On 24/01/2017 07:26, Olaf van der Spek wrote:
>> 1. scope for formatting tags:
>>
>> concat(format::hex<int>, 42, " is hex for ", concat(42)).str();
>>
>> Here the inner concat will convert the 42 to its decimal representation,
>> while the outer one converts the first 42 to its hex representation.
>
> Wouldn't concat(hex(42), " is hex for", 42) make more sense?

+1. If you like persistent formatting states (and all the unexpected
fun they cause when you forget to cancel them), use iostreams instead.

>> 3. results from concat() in a boost::range that is passed to join():
>>
>> join(separator("\n"),
>> my_files | transformed([](const std::filesystem::path& f) -> auto {
>> return concat(f.filename, ": ",
>> std::filesystem::file_size(f));
>> })).str();

Maybe I missed something, but what was the intended distinction between
concat() and join()?

To me, as vocabulary words, concat() implies "concatenate without
separator" and join() implies "concatenate with separator"; as such it
seems unnecessary to explicitly decorate the separator here since it's a
required parameter.

(Both should accept either variadics or ranges, if that's not too
complicated to arrange, though it's likely for join() to be used more
often on ranges; concat() might be more evenly split, though probably
leaning toward variadics.)

Although I suppose
http://www.boost.org/doc/libs/1_63_0/doc/html/string_algo/reference.html#header.boost.algorithm.string.join_hpp
and
http://www.boost.org/doc/libs/1_63_0/libs/range/doc/html/range/reference/utilities/join.html
might not entirely agree on this vocabulary...

(Loads the bikeshed on the back of a bike and rides away.)

>>> If "concat" is the outer layer anyway, I would return a std::string
>>> directly for convenience.
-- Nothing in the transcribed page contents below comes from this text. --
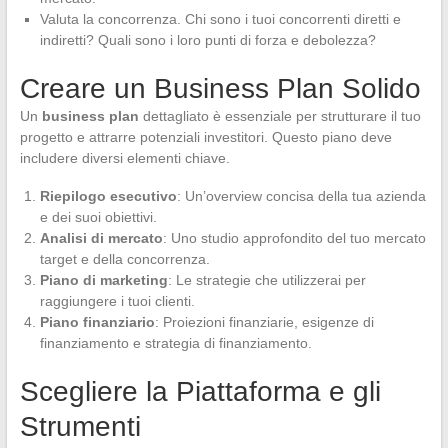
Valuta la concorrenza. Chi sono i tuoi concorrenti diretti e
indiretti? Quali sono i loro punti di forza e debolezza?
Creare un Business Plan Solido
Un
business plan
dettagliato è essenziale per strutturare il tuo
progetto e attrarre potenziali investitori. Questo piano deve
includere diversi elementi chiave.
Riepilogo esecutivo
: Un’overview concisa della tua azienda
e dei suoi obiettivi.
Analisi di mercato
: Uno studio approfondito del tuo mercato
target e della concorrenza.
Piano di marketing
: Le strategie che utilizzerai per
raggiungere i tuoi clienti.
Piano finanziario
: Proiezioni finanziarie, esigenze di
finanziamento e strategia di finanziamento.
Scegliere la Piattaforma e gli
Strumenti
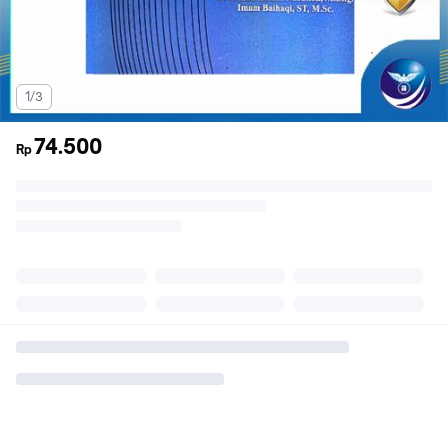
1/3
74.500
Rp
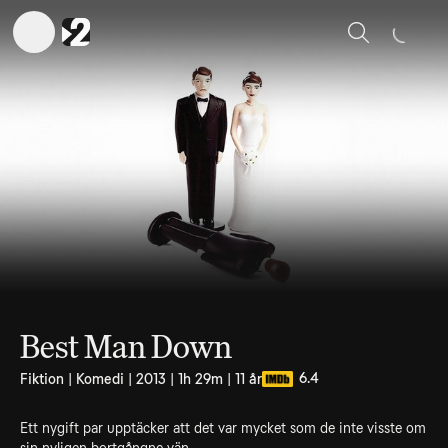
Sök
Best Man Down
6.4
Fiktion | Komedi | 2013 | 1h 29m | 11 år
Ett nygift par upptäcker att det var mycket som de inte visste om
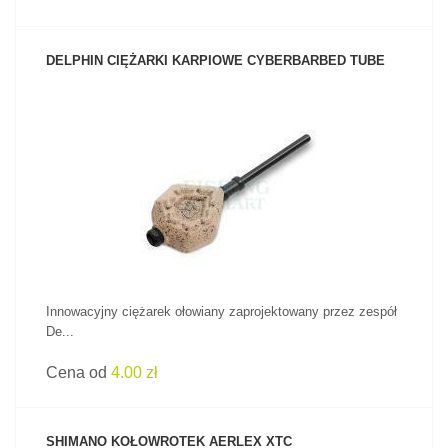
DELPHIN CIĘŻARKI KARPIOWE CYBERBARBED TUBE
ZOBACZ PRODUKT
Innowacyjny ciężarek ołowiany zaprojektowany przez zespół
De...
Cena od
4.00 zł
SHIMANO KOŁOWROTEK AERLEX XTC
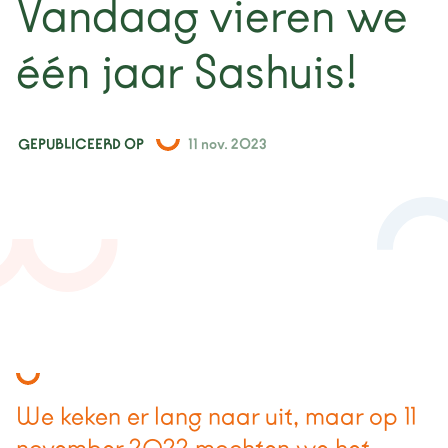
Vandaag vieren we
nieuws
één jaar Sashuis!
projecten
contact
GEPUBLICEERD OP
11 nov. 2023
We keken er lang naar uit, maar op 11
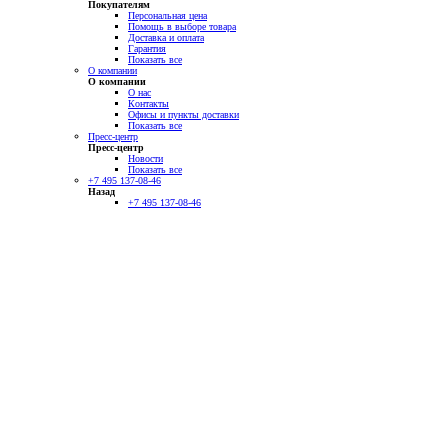
Покупателям
Персональная цена
Помощь в выборе товара
Доставка и оплата
Гарантия
Показать все
О компании
О компании
О нас
Контакты
Офисы и пункты доставки
Показать все
Пресс-центр
Пресс-центр
Новости
Показать все
+7 495 137-08-46
Назад
+7 495 137-08-46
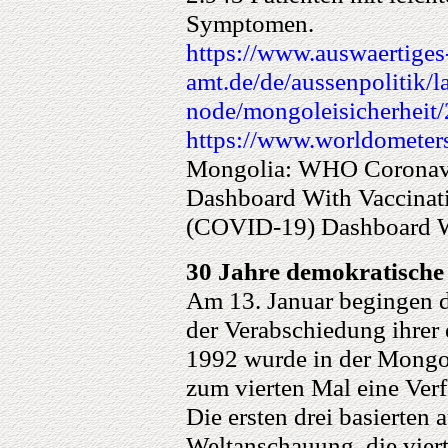
Symptomen.
https://www.auswaertiges
amt.de/de/aussenpolitik/
node/mongoleisicherheit
https://www.worldometers
Mongolia: WHO Coronavi
Dashboard With Vaccinat
(COVID-19) Dashboard Wi
30 Jahre demokratische
Am 13. Januar begingen d
der Verabschiedung ihrer 
1992 wurde in der Mongo
zum vierten Mal eine Verf
Die ersten drei basierten 
Weltanschauung, die vier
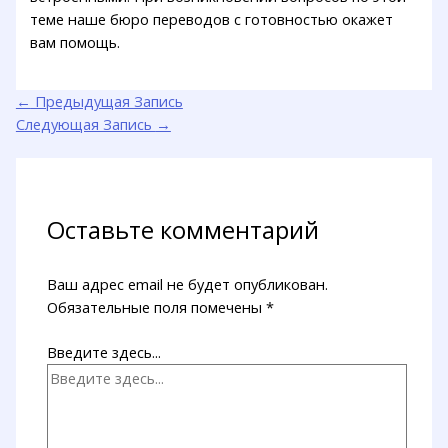
теме наше бюро переводов с готовностью окажет
вам помощь.
←
Предыдущая Запись
Следующая Запись
→
Оставьте комментарий
Ваш адрес email не будет опубликован.
Обязательные поля помечены
*
Введите здесь...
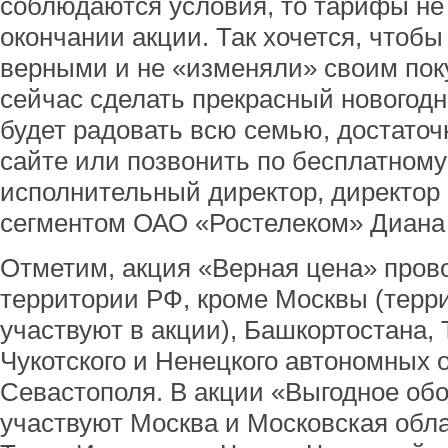
соблюдаются условия, то тарифы не
окончании акции. Так хочется, чтобы
верными и не «изменяли» своим пок
сейчас сделать прекрасный новогодн
будет радовать всю семью, достаточ
сайте или позвонить по бесплатному
исполнительный директор, директор
сегментом ОАО «Ростелеком» Диана
Отметим, акция «Верная цена» пров
территории РФ, кроме Москвы (терр
участвуют в акции), Башкортостана,
Чукотского и Ненецкого автономных 
Севастополя. В акции «Выгодное об
участвуют Москва и Московская обла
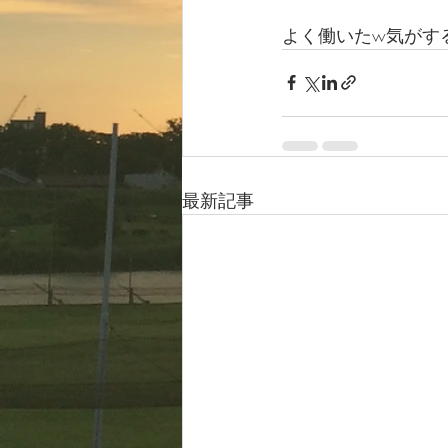
よく働いたw気がす
最新記事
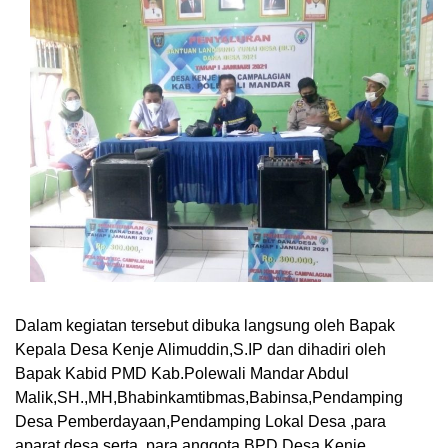
Dalam kegiatan tersebut dibuka langsung oleh Bapak
Kepala Desa Kenje Alimuddin,S.IP dan dihadiri oleh
Bapak Kabid PMD Kab.Polewali Mandar Abdul
Malik,SH.,MH,Bhabinkamtibmas,Babinsa,Pendamping
Desa Pemberdayaan,Pendamping Lokal Desa ,para
aparat desa serta para anggota BPD Desa Kenje.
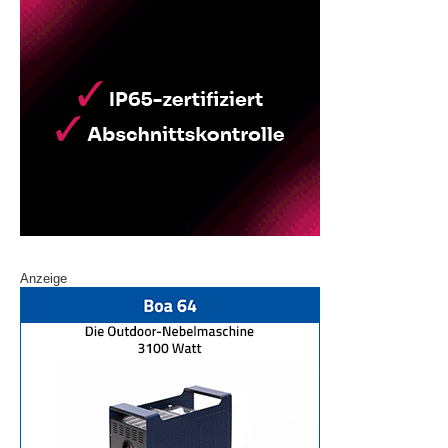
Anzeige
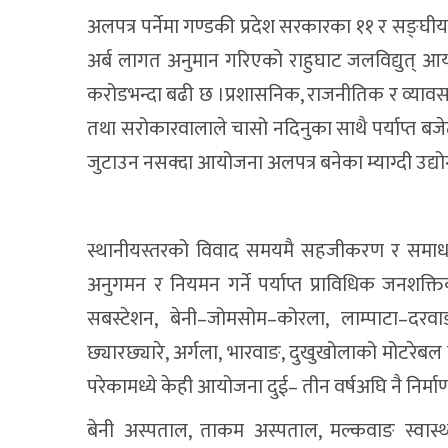
अलपत्र पर्नेमा गण्डकी प्रदेश सरकारका ११ र स
अर्ब लागत अनुमान गरिएको राहुघाट जलविद्युत् 
करोडभन्दा बढी छ ।प्रशासनिक, राजनीतिक र व्यावसा
तथा सरोकारवालाले चासो नदिनुका साथै पर्याप्त बज
जुटाउन नसक्दा आयोजना अलपत्र बनेका म्याग्दी उद्य
स्थानीयस्तरको विवाद समयमै सहजीकरण र समाधान 
अनुगमन र नियमन गर्ने पर्याप्त प्राविधिक जनशक
सबस्टेशन, बेनी–जोमसोम–कोरला, लाम्पाटा–दरवाङ, 
छ्यारछ्यारे, अर्गला, भारवाङ, दुखुखोलाको मोटरेबल 
परेकामध्ये केही आयोजना दुई– तीन वर्षअघि नै निर्माण
बेनी अस्पताल, ताकम अस्पताल, मल्कवाङ स्वास्थ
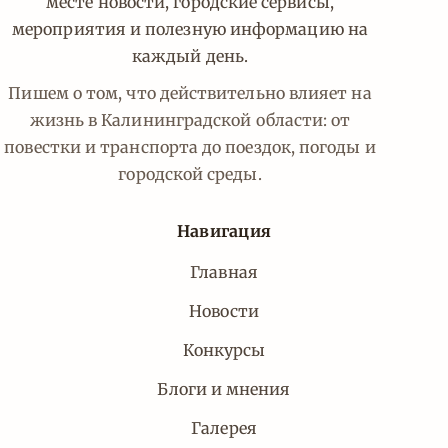
месте новости, городские сервисы,
мероприятия и полезную информацию на
каждый день.
Пишем о том, что действительно влияет на
жизнь в Калининградской области: от
повестки и транспорта до поездок, погоды и
городской среды.
Навигация
Главная
Новости
Конкурсы
Блоги и мнения
Галерея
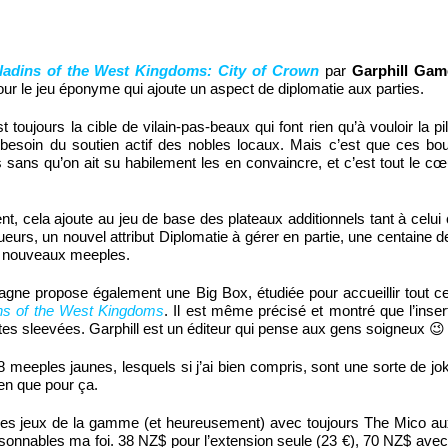
ladins of the West Kingdoms:
City of Crown
par
Garphill Gam
ur le jeu éponyme qui ajoute un aspect de diplomatie aux parties.
st toujours la cible de vilain-pas-beaux qui font rien qu’à vouloir la pi
 besoin du soutien actif des nobles locaux. Mais c’est que ces bo
 sans qu’on ait su habilement les en convaincre, et c’est tout le cœ
, cela ajoute au jeu de base des plateaux additionnels tant à celui 
eurs, un nouvel attribut Diplomatie à gérer en partie, une centaine d
e nouveaux meeples.
gne propose également une Big Box, étudiée pour accueillir tout ce
ns of the West Kingdoms
. Il est même précisé et montré que l’inser
tes sleevées. Garphill est un éditeur qui pense aux gens soigneux 😉 
 meeples jaunes, lesquels si j’ai bien compris, sont une sorte de jok
en que pour ça.
autres jeux de la gamme (et heureusement) avec toujours The Mico a
isonnables ma foi. 38 NZ$ pour l’extension seule (23 €), 70 NZ$ avec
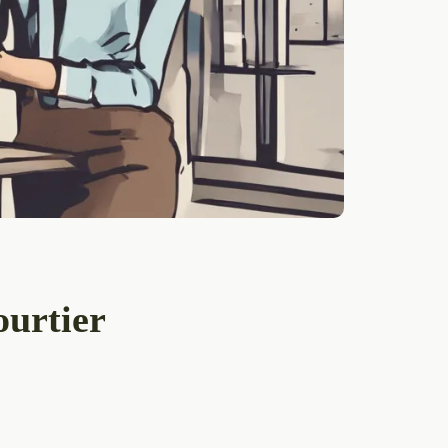
ourtier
It is easy to forget the trailing .str() and
>>> it does not look elegant.
>>
>> Of course better proposals are welcome :-) Would you prefer the implicit
>> conversion? If so, why?
>
> Implicit is problematic with auto..

While that's true, I think the flexibility of returning a factory from
concat() is more useful than the discomfort of either remembering the
str() or using std::string explicitly as the type instead of auto (or
using auto combined with explicit std::string construction).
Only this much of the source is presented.